1. ST26 standard for Sequence listings
An ad-hoc group of the Biotech Committee is following the developments regarding the new ST.26 WIPO Standard for Sequence Listings which will come into force on the big bang date of 1 July 2022On the legal side a decision of the President (https://www.epo.org/law-practice/legal-texts/official-journal/2021/12/a96.html) and Notice of the EPO (https://www.epo.org/law-practice/legal-texts/official-journal/2021/12/a97.html) were published on 9 December 2021.Future publications will follow on this topic.. We had several meetings and prepared our position in advance of further discussions with the EPO. A discussion took place on this topic during our meeting with DG1 on 31 March 2022. We have flagged several times and are further trying to clarify possible added matter and priority issues relating to conversions of ST.25 format sequence listings to ST.26 format sequence listings and ways to avoid these type of problems. Conversion of an ST.25 format sequence listings to an ST.26 format sequence listing is necessary for (1) divisional EP applications filed as from 1 July 2022 when the parent application was filed before 1 July 2022 with an ST.25 format sequence listing and (2) end of priority applications filed as from 1 July 2022 (both EP or PCT) when the earlier application was filed before 1 July 2022 with an ST.25 format sequence listing. Annex VII of the WIPO Standard ST.26 explains situations in which subject-matter could be added when making a conversion of a sequence listing from the ST.25 to the new ST.26 format. This involves many risks and creates a huge extra effort and costs for applicants. We are of the strong opinion that the EPO should consider the requests of the users to introduce transitional measures to allow that at least divisional applications can be filed with an ST.25 format sequence listing if the parental case was filed with an ST.25 format sequence listing. We refer to the position paper prepared by our committee and published seperately in this edition. In their recent May 2022 newsletter WIPO also acknowledged the risk of adding matter when going from an ST 25 to an ST26 sequence listing.

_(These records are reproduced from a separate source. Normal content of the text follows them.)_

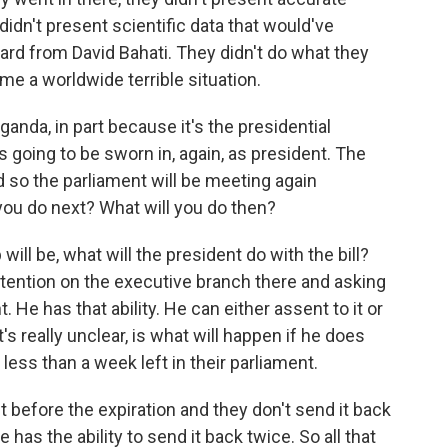
dn't present scientific data that would've
eard from David Bahati. They didn't do what they
e a worldwide terrible situation.
ganda, in part because it's the presidential
 going to be sworn in, again, as president. The
d so the parliament will be meeting again
l you do next? What will you do then?
ll be, what will the president do with the bill?
ttention on the executive branch there and asking
. He has that ability. He can either assent to it or
s really unclear, is what will happen if he does
ess than a week left in their parliament.
 it before the expiration and they don't send it back
 has the ability to send it back twice. So all that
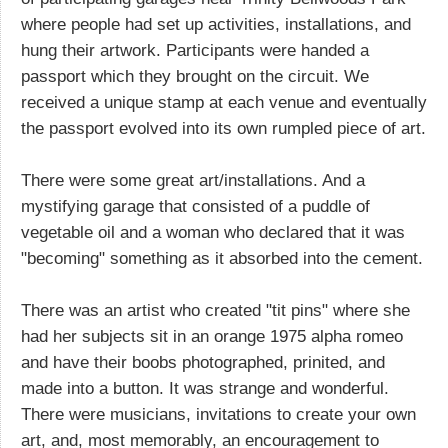
where people had set up activities, installations, and
hung their artwork. Participants were handed a
passport which they brought on the circuit. We
received a unique stamp at each venue and eventually
the passport evolved into its own rumpled piece of art.
There were some great art/installations. And a
mystifying garage that consisted of a puddle of
vegetable oil and a woman who declared that it was
"becoming" something as it absorbed into the cement.
There was an artist who created "tit pins" where she
had her subjects sit in an orange 1975 alpha romeo
and have their boobs photographed, prinited, and
made into a button. It was strange and wonderful.
There were musicians, invitations to create your own
art, and, most memorably, an encouragement to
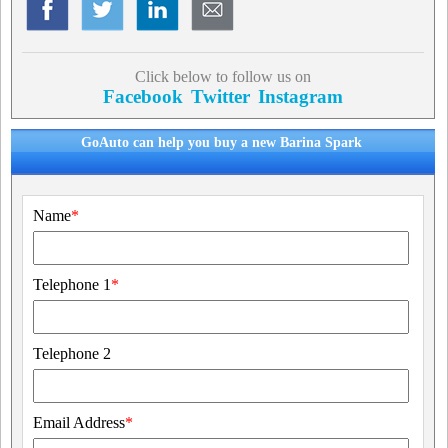
Click below to follow us on
Facebook
Twitter
Instagram
GoAuto can help you buy a new Barina Spark
Name
*
Telephone 1
*
Telephone 2
Email Address
*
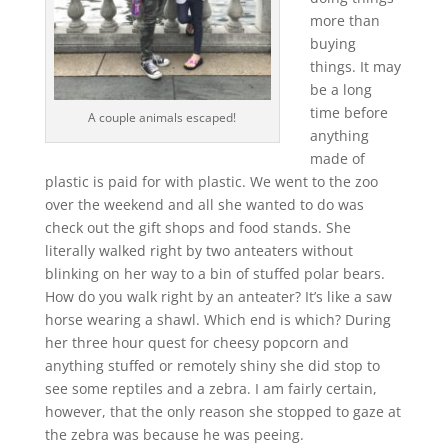
more than
buying
things. It may
be a long
time before
A couple animals escaped!
anything
made of
plastic is paid for with plastic. We went to the zoo
over the weekend and all she wanted to do was
check out the gift shops and food stands. She
literally walked right by two anteaters without
blinking on her way to a bin of stuffed polar bears.
How do you walk right by an anteater? It’s like a saw
horse wearing a shawl. Which end is which? During
her three hour quest for cheesy popcorn and
anything stuffed or remotely shiny she did stop to
see some reptiles and a zebra. I am fairly certain,
however, that the only reason she stopped to gaze at
the zebra was because he was peeing.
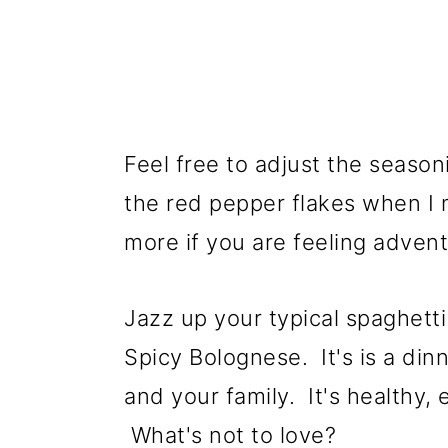
Feel free to adjust the seasoni
the red pepper flakes when I 
more if you are feeling adve
Jazz up your typical spaghetti 
Spicy Bolognese. It's is a dinn
and your family. It's healthy,
What's not to love?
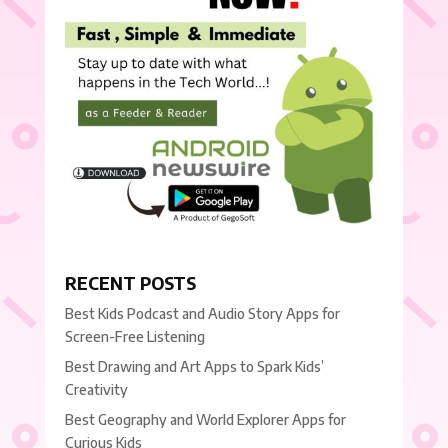
RECENT POSTS
Best Kids Podcast and Audio Story Apps for
Screen-Free Listening
Best Drawing and Art Apps to Spark Kids’
Creativity
Best Geography and World Explorer Apps for
Curious Kids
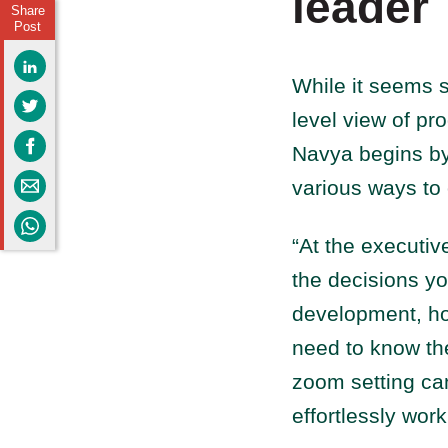
leader
Share
Post
While it seems s
level view of pro
Navya begins by 
various ways to
“At the executiv
the decisions yo
development, ho
need to know th
zoom setting ca
effortlessly wor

The UK Patent Office has already indicated on 28 February 2022 in an update of their Guidelines for examination that they will allow such transitional measures. The UK mentions that for new divisional patent applications filed on or after 1 July 2022, the sequence listing should be supplied in the format required for the parent application. For a parent application filed on or after 1 July 2022, this must be ST.26. For a parent application filed before 1 July 2022 this should be ST.25. This is a change compared to the original plan of the UK and this change was made in response to feedback from their stakeholders. We strongly continue to request that the EPO would adopt the same practice as the UK Patent Office for EP applications.

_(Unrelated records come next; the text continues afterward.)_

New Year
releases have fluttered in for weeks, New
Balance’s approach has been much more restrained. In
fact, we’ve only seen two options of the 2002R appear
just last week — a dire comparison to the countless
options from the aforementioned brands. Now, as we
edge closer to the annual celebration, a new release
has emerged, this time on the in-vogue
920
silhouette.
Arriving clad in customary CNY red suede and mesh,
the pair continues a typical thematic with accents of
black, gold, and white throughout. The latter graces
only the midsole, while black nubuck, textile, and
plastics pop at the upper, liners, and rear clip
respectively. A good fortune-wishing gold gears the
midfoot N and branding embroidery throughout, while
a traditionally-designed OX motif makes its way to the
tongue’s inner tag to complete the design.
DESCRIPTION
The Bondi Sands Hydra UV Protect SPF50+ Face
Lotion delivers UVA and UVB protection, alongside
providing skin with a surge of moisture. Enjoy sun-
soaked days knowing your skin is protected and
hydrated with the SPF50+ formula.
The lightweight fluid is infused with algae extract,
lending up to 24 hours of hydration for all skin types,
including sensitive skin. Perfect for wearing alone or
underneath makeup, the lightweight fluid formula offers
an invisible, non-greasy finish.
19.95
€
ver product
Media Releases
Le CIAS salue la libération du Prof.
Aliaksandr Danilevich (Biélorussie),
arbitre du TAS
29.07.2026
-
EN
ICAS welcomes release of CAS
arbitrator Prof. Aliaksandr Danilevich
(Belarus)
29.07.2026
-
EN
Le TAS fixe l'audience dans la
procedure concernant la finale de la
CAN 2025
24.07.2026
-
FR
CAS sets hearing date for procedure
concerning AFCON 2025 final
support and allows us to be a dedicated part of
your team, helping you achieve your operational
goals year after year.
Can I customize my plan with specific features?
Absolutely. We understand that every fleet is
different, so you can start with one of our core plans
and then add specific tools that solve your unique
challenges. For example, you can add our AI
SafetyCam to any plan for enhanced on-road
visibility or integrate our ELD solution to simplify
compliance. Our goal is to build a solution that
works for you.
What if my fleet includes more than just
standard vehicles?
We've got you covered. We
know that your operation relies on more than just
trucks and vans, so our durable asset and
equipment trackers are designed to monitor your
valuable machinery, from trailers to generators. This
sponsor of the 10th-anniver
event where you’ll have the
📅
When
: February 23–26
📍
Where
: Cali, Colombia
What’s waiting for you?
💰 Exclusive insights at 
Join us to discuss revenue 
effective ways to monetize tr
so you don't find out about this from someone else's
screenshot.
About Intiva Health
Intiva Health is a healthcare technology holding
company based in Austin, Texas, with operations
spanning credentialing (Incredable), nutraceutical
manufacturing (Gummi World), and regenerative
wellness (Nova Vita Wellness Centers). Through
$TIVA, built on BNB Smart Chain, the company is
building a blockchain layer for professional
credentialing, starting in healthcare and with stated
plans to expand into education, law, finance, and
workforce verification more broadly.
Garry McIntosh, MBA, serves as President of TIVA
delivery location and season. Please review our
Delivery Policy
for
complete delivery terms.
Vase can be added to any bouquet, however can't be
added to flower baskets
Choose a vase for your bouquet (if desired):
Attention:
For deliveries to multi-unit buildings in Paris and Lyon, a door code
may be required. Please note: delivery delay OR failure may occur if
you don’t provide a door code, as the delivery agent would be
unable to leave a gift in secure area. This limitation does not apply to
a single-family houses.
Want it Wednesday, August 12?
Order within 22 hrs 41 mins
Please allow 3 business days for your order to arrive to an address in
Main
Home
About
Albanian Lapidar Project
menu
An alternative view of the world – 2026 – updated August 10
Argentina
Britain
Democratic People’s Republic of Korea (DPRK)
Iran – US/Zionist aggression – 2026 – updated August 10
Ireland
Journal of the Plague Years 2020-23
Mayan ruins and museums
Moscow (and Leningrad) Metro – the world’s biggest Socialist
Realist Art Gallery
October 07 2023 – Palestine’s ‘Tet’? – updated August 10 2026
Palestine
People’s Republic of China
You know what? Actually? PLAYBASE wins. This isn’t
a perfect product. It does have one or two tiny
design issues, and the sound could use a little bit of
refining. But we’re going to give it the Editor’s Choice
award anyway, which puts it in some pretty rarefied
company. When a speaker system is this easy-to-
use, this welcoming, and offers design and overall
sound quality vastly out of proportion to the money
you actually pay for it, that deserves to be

A new software version of the program WIPO sequence 2.0.0 became available on 16 May 2022 and can be found on WIPO Sequence Suite.

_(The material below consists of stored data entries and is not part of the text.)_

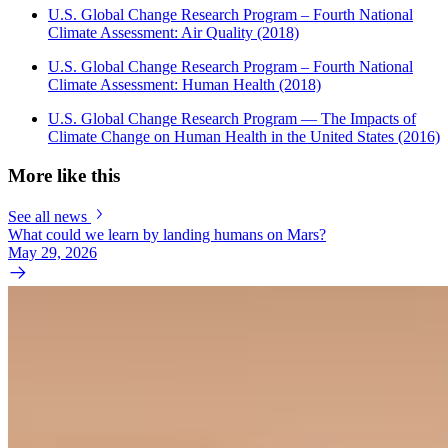
U.S. Global Change Research Program – Fourth National
Climate Assessment: Air Quality (2018)
U.S. Global Change Research Program – Fourth National
Climate Assessment: Human Health (2018)
U.S. Global Change Research Program — The Impacts of
Climate Change on Human Health in the United States (2016)
More like this
See all news
What could we learn by landing humans on Mars?
May 29, 2026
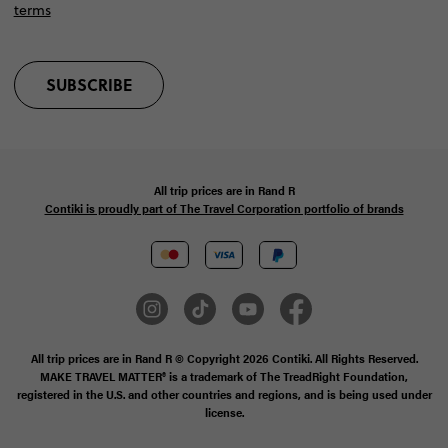
terms
SUBSCRIBE
All trip prices are in
Rand
R
Contiki is proudly part of The Travel Corporation portfolio of brands
All trip prices are in Rand R © Copyright 2026 Contiki. All Rights Reserved.
MAKE TRAVEL MATTER® is a trademark of The TreadRight Foundation,
registered in the U.S. and other countries and regions, and is being used under
license.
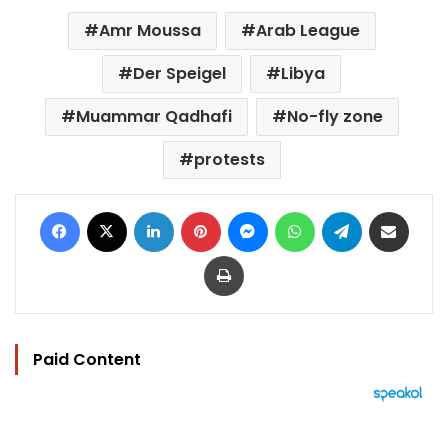
Amr Moussa
Arab League
Der Speigel
Libya
Muammar Qadhafi
No-fly zone
protests
Facebook
X
LinkedIn
Pinterest
Messenger
WhatsApp
Telegram
Share via Email
Print
Paid Content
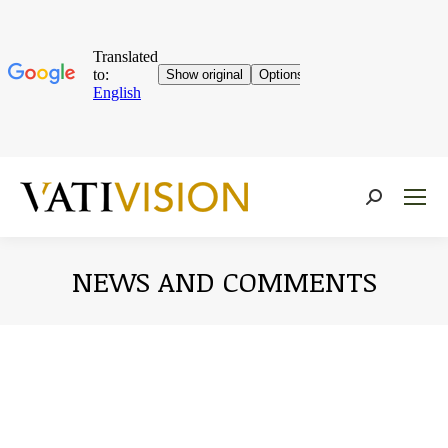
Near:
NEWS AND COMMENTS
You are here:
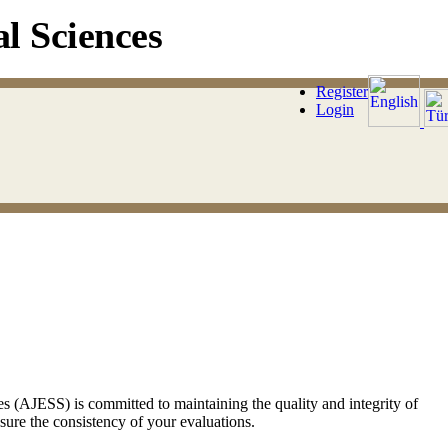
l Sciences
Register
Login
 (AJESS) is committed to maintaining the quality and integrity of
sure the consistency of your evaluations.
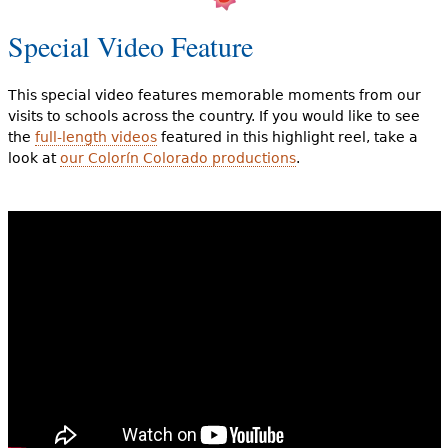
Special Video Feature
This special video features memorable moments from our
visits to schools across the country. If you would like to see
the
full-length videos
featured in this highlight reel, take a
look at
our Colorín Colorado productions
.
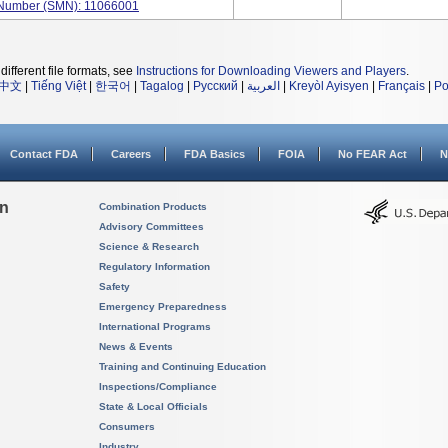
l Number (SMN): 11066001
different file formats, see
Instructions for Downloading Viewers and Players
.
中文
|
Tiếng Việt
|
한국어
|
Tagalog
|
Русский
|
العربية
|
Kreyòl Ayisyen
|
Français
|
Po
Contact FDA
Careers
FDA Basics
FOIA
No FEAR Act
N
on
Combination Products
Advisory Committees
Science & Research
Regulatory Information
Safety
Emergency Preparedness
International Programs
News & Events
Training and Continuing Education
Inspections/Compliance
State & Local Officials
Consumers
Industry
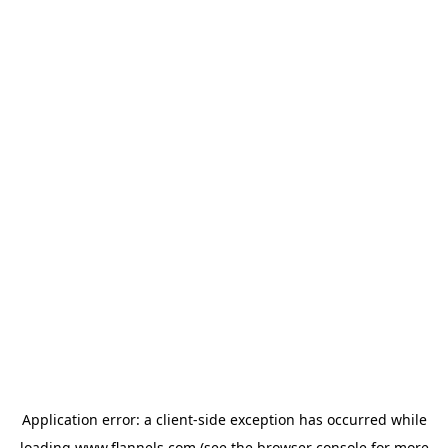
Application error: a
client
-side exception has occurred while
loading
www.flannels.com
(see the
browser console
for more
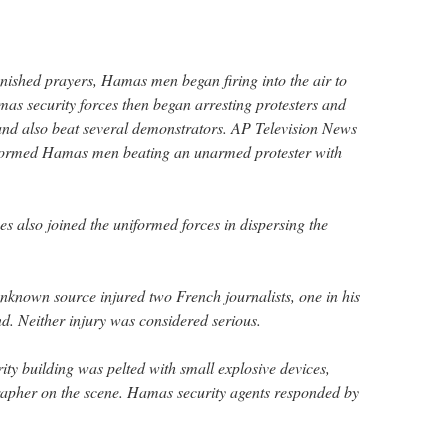
inished prayers, Hamas men began firing into the air to
as security forces then began arresting protesters and
and also beat several demonstrators. AP Television News
formed Hamas men beating an unarmed protester with
s also joined the uniformed forces in dispersing the
nknown source injured two French journalists, one in his
nd. Neither injury was considered serious.
ty building was pelted with small explosive devices,
apher on the scene. Hamas security agents responded by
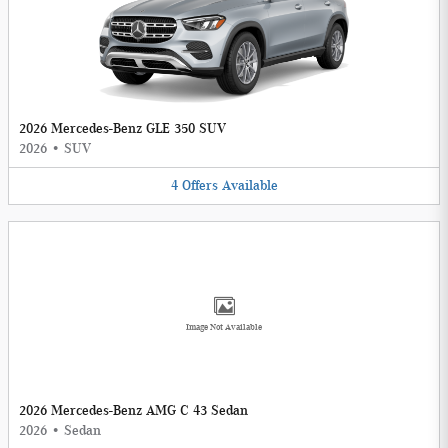
2026 Mercedes-Benz GLE 350 SUV
2026
•
SUV
4
Offers
Available
Image Not Available
2026 Mercedes-Benz AMG C 43 Sedan
2026
•
Sedan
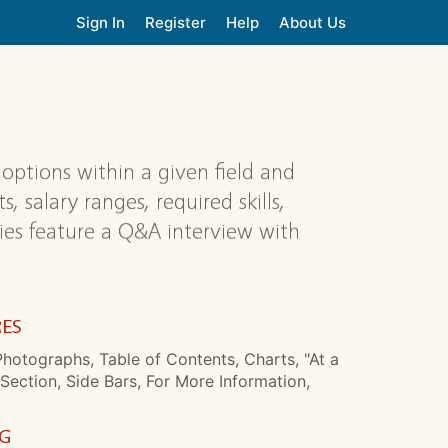
Sign In
Register
Help
About Us
 options within a given field and
 salary ranges, required skills,
ies feature a Q&A interview with
RES
hotographs, Table of Contents, Charts, "At a
Section, Side Bars, For More Information,
NG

Epi stressed at the meeting with DG1 that further training webinars by the EPO may be very useful and needed to further inform patent attorneys and paralegal assistants dealing with the matter and allow questions to be addressed. Also further communications/statements from the EPO on this matter were requested to inform the public on how to avoid adding matter for conversions of sequence listings.
2. Plant patenting
We commented on the current version of the GLs on plants (see parts F-IV, 4.12 and G-II,5.4) both at the meeting with DG1 on 31 March 2022 and via our comments as prepared for the SACEPO meeting on Guidelines of 19 May 2022.
We mainly informed about the need for plant disclaimers for which we held there is no legal basis. The EPO confirmed they are not needed for genetically modified transformed plants and gene edited plants (created by CRISPR technology), provided the latter can be distinguished from natural variation and also are not needed for offspring and propagatable parts of said plants. Epi explained that the boundaries are not clear in terms of single or multiple nucleotide exchanges. The EPO explained that it is up to the applicant to show that it does not relate to a plant produced by an essentially biological process and mentioned they had not yet encountered any case gene-edited plants which could not have been obtained by natural variation.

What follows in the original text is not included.